The crops would be spread on polythene sheet and dried openly under the sun. This method, however, came with many challenges that included contamination and loss of grains to birds.
The outmoded drying method is currently being replaced by simple home-made solar drying technology that is not only effective in ensuring that produce has low moisture content but it also extends its shelf-life.
The solar dryers are made using ordinary timber and poles and covered with a black polythene liner, making it look like a greenhouse.
Inside the dryer, one then makes shelves preferably from small-holed wire mesh where the produce is placed for drying.
"The black liner helps to attract the heat from the sun enabling the produce to dry faster, in about two to four days but maximum a week if the intensity of the sun is little especially when it rains," Vincent Kinyua, a farmer in Nyeri County, said Tuesday.
On the other hand, a wire-mesh is used as shelf to ensure that heat penetrates the produce well and from the different directions to allow thorough drying.
The dryers have helped farmers across the east African nation to conserve their produce and add value to it.
Away from maize, beans, sorghum, cassava and sweet potatoes, the farmers are using the structures to dry fruits like bananas, pineapples and pumpkins, mushrooms, fish and traditional vegetables.
"It's close to two years since I started using the solar dryer after learning about the technology from a non-state organization. It has enabled me process bananas that I grow into flour," said Kinyua, noting before drying the bananas, they are peeled and chopped into smaller pieces.
Thanks to the solar dryer, the farmer now has his own flour brand that he sells in churches, field days and local markets at 150 Kenyan shillings (0.58 U.S. dollars) a kilo.
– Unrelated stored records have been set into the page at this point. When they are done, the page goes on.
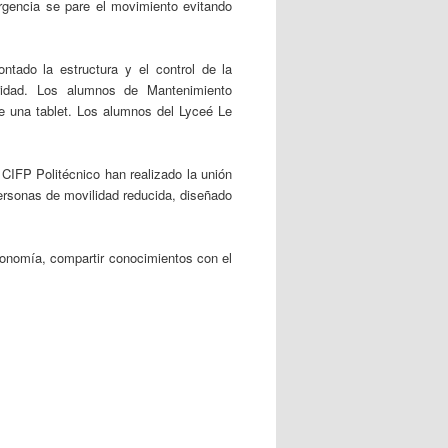
rgencia se pare el movimiento evitando
tado la estructura y el control de la
ridad. Los alumnos de Mantenimiento
e una tablet. Los alumnos del Lyceé Le
CIFP Politécnico han realizado la unión
personas de movilidad reducida, diseñado
tronomía, compartir conocimientos con el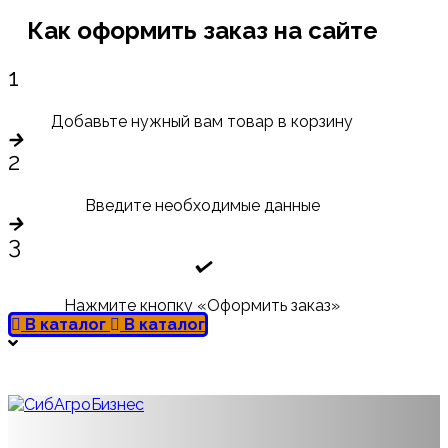
Как оформить заказ на сайте
1
Добавьте нужный вам товар в корзину
2
Введите необходимые данные
3
Нажмите кнопку «Оформить заказ»
В каталог
В каталог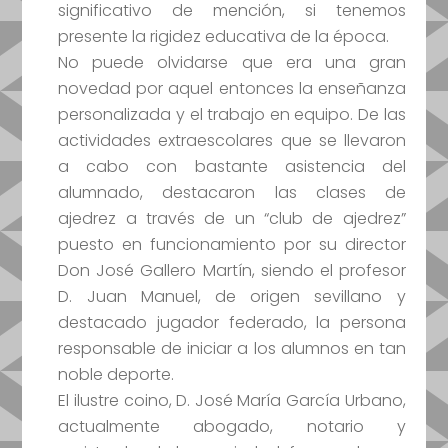
significativo de mención, si tenemos
presente la rigidez educativa de la época.
No puede olvidarse que era una gran
novedad por aquel entonces la enseñanza
personalizada y el trabajo en equipo. De las
actividades extraescolares que se llevaron
a cabo con bastante asistencia del
alumnado, destacaron las clases de
ajedrez a través de un “club de ajedrez”
puesto en funcionamiento por su director
Don José Gallero Martín, siendo el profesor
D. Juan Manuel, de origen sevillano y
destacado jugador federado, la persona
responsable de iniciar a los alumnos en tan
noble deporte.
El ilustre coino, D. José María García Urbano,
actualmente abogado, notario y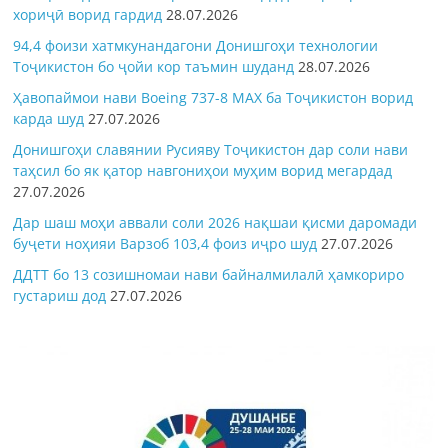
хориҷӣ ворид гардид
28.07.2026
94,4 фоизи хатмкунандагони Донишгоҳи технологии
Тоҷикистон бо ҷойи кор таъмин шуданд
28.07.2026
Ҳавопаймои нави Boeing 737-8 MAX ба Тоҷикистон ворид
карда шуд
27.07.2026
Донишгоҳи славянии Русияву Тоҷикистон дар соли нави
таҳсил бо як қатор навгониҳои муҳим ворид мегардад
27.07.2026
Дар шаш моҳи аввали соли 2026 нақшаи қисми даромади
буҷети ноҳияи Варзоб 103,4 фоиз иҷро шуд
27.07.2026
ДДТТ бо 13 созишномаи нави байналмилалӣ ҳамкориро
густариш дод
27.07.2026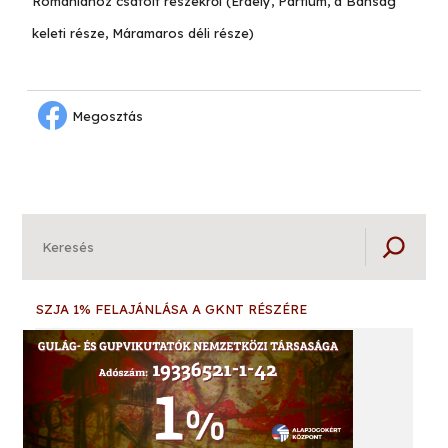
Romániához csatolt részekről (Erdély, Partium, a Bánság
keleti része, Máramaros déli része)
Megosztás
Keresés
SZJA 1% FELAJÁNLÁSA A GKNT RÉSZÉRE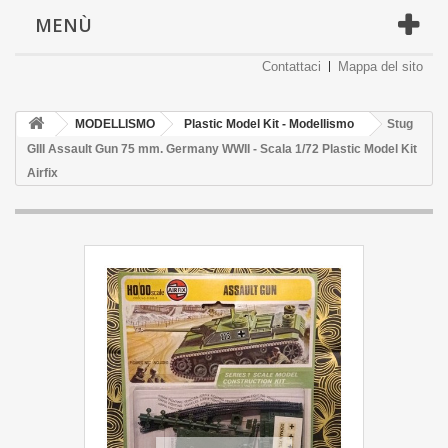
MENÙ
Contattaci
Mappa del sito
MODELLISMO
Plastic Model Kit - Modellismo
Stug
GIII Assault Gun 75 mm. Germany WWII - Scala 1/72 Plastic Model Kit
Airfix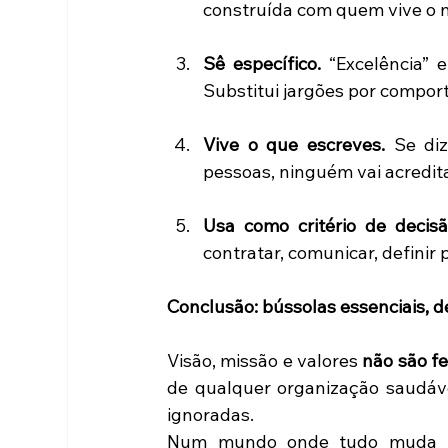
construída com quem vive o n
Sê específico.
 “Excelência” 
Substitui jargões por compor
Vive o que escreves.
 Se diz
pessoas, ninguém vai acredita
Usa como critério de decisã
contratar, comunicar, definir 
Conclusão: bússolas essenciais, 
Visão, missão e valores 
não são f
de qualquer organização saudáve
ignoradas. 
Num mundo onde tudo muda rap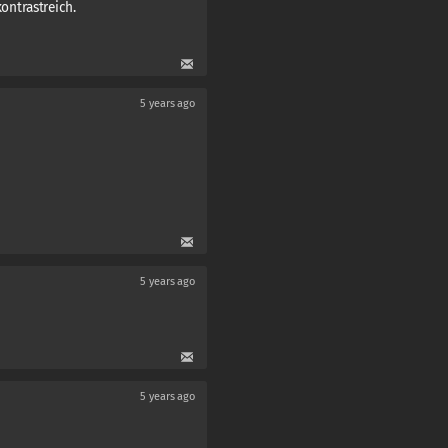
ntrastreich.
5 years ago
5 years ago
5 years ago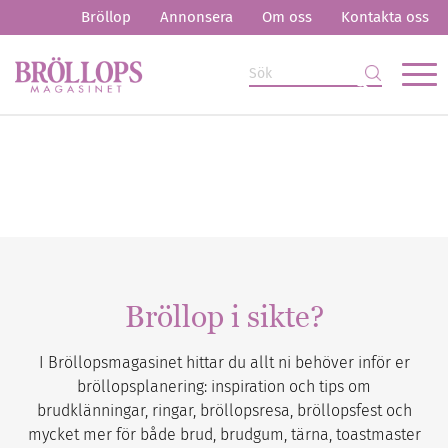
Bröllop
Annonsera
Om oss
Kontakta oss
Bröllop i sikte?
I Bröllopsmagasinet hittar du allt ni behöver inför er
bröllopsplanering: inspiration och tips om
brudklänningar, ringar, bröllopsresa, bröllopsfest och
mycket mer för både brud, brudgum, tärna, toastmaster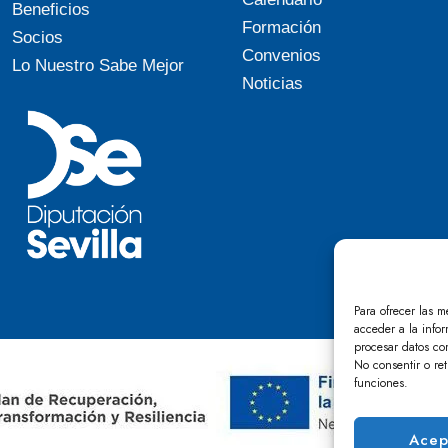
Beneficios
Formación
Socios
Convenios
Lo Nuestro Sabe Mejor
Noticias
Para ofrecer las m
acceder a la infor
procesar datos co
No consentir o ret
funciones.
Acep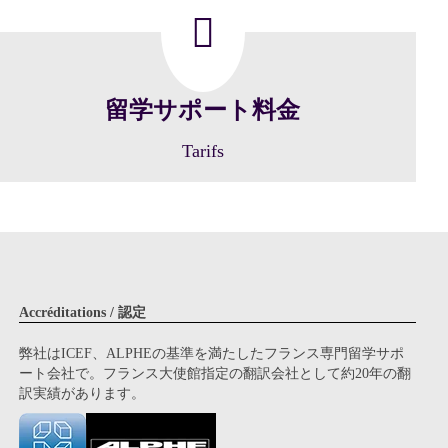
留学サポート料金
Tarifs
Accréditations / 認定
弊社はICEF、ALPHEの基準を満たしたフランス専門留学サポ
ート会社で。フランス大使館指定の翻訳会社として約20年の翻
訳実績があります。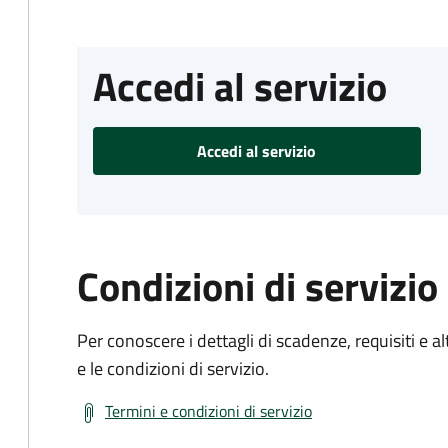
Accedi al servizio
Accedi al servizio
Condizioni di servizio
Per conoscere i dettagli di scadenze, requisiti e al
e le condizioni di servizio.
Termini e condizioni di servizio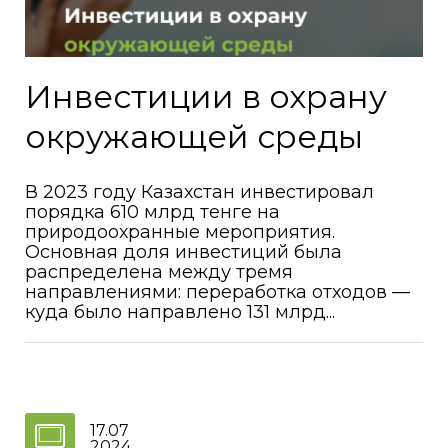
Инвестиции в охрану
окружающей среды
В 2023 году Казахстан инвестировал
порядка 610 млрд тенге на
природоохранные мероприятия.
Основная доля инвестиций была
распределена между тремя
направлениями: переработка отходов —
куда было направлено 131 млрд...
17.07
2024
Benson Aparo, who grows mushrooms and uses a simple dryer to dry them, noted that the technology has helped him extend the shelf-life of his produce.
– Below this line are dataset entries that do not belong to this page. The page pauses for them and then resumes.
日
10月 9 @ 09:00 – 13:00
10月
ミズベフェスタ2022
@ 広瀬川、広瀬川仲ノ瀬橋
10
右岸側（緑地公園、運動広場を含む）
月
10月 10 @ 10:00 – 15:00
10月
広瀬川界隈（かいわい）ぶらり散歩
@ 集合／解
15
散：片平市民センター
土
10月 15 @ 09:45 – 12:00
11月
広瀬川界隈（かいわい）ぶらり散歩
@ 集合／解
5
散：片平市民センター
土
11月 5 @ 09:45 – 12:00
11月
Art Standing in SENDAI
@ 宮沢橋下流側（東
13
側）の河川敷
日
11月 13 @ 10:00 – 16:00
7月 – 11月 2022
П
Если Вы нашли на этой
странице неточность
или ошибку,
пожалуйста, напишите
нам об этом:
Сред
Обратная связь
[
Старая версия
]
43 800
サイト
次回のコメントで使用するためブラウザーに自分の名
"Once I harvest the mushroom, I dry them in my solar dryer which gives me time to sell for a longer period," he said.
Beatrice Macharia of Growth Point, an agro consultancy, noted that solar drying is a cost-effective and greener way of drying produce.
"Unlike electricity or firewood, solar drying comes with very little costs since one depends on the sun," she noted, adding that the fact that the produce is put in the greenhouse-like structures ensures that they are free from contamination.
"This is what the small farmer needs in Kenya to curb post-harvest losses and make more cash," she said, adding that the fact that one makes the dryer using materials readily available on the farm makes the technology suitable.
According to Macharia, a good solar dryer should have an air inlet, drying chamber fitted and a chimney.
"The inlet allows air to flow through the structure but most farmers don't consider it perhaps because theirs are simple structures. Wire mesh is recommended for use because it allows free flow of hot air which hastens the drying of farm produce," she said.